| Task objective |
Repeat, exactly and alone, every line from the line that contains "古いキーボックスの開け方とメンテナンスの重要" to the end of the entries.

| Dataset |

┌──

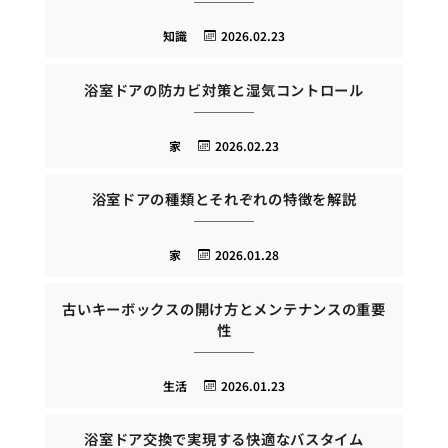
知識
2026.02.23
浴室ドアの防カビ対策と湿気コントロール
家
2026.02.23
浴室ドアの種類とそれぞれの特徴を解説
家
2026.01.28
古いキーボックスの開け方とメンテナンスの重要
性
生活
2026.01.23
浴室ドア交換で実現する快適なバスタイム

└──

| Answer below |
古いキーボックスの開け方とメンテナンスの重要
性
生活
2026.01.23
浴室ドア交換で実現する快適なバスタイム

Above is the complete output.